# [Description of the task]
Of all the entries below, retype only the lines from the one with "những người có" through the one with "dục, giấc ngủ", exactly as they appear.
----- Source material -----
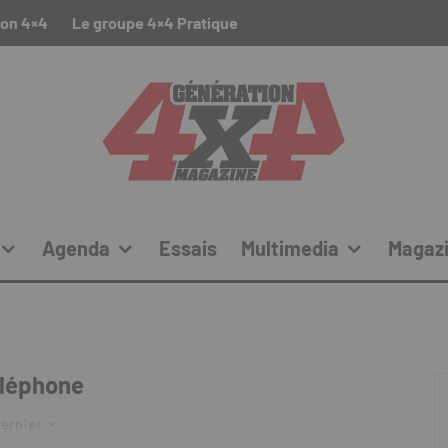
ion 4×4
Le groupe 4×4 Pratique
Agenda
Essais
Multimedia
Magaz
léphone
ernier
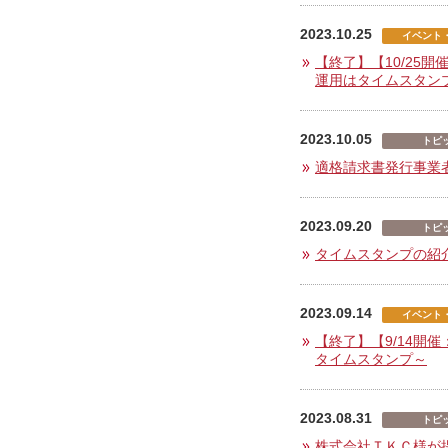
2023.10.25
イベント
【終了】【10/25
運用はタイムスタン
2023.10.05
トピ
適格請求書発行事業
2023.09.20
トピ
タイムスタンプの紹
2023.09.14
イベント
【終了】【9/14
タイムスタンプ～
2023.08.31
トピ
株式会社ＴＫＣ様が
-----
----- Source material -----
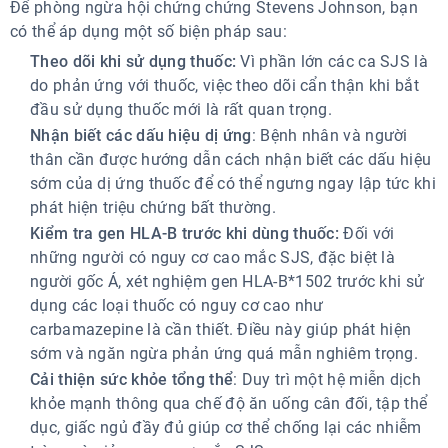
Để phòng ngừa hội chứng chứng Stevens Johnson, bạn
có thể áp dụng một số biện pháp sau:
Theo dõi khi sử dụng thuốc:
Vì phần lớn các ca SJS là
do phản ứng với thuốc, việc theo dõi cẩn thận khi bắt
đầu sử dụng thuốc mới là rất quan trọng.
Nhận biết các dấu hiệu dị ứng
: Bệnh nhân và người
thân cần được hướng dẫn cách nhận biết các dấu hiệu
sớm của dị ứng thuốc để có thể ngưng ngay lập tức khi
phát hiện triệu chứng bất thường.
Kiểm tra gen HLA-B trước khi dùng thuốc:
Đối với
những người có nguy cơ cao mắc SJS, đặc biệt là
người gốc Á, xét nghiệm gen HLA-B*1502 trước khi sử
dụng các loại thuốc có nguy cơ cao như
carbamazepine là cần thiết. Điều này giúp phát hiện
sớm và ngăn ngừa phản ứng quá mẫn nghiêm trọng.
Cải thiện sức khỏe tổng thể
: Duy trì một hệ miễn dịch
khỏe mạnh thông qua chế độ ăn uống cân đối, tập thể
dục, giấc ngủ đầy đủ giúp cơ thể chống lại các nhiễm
-----
# [Finished task]
những người có nguy cơ cao mắc SJS, đặc biệt là
người gốc Á, xét nghiệm gen HLA-B*1502 trước khi sử
dụng các loại thuốc có nguy cơ cao như
carbamazepine là cần thiết. Điều này giúp phát hiện
sớm và ngăn ngừa phản ứng quá mẫn nghiêm trọng.
Cải thiện sức khỏe tổng thể
: Duy trì một hệ miễn dịch
khỏe mạnh thông qua chế độ ăn uống cân đối, tập thể
dục, giấc ngủ đầy đủ giúp cơ thể chống lại các nhiễm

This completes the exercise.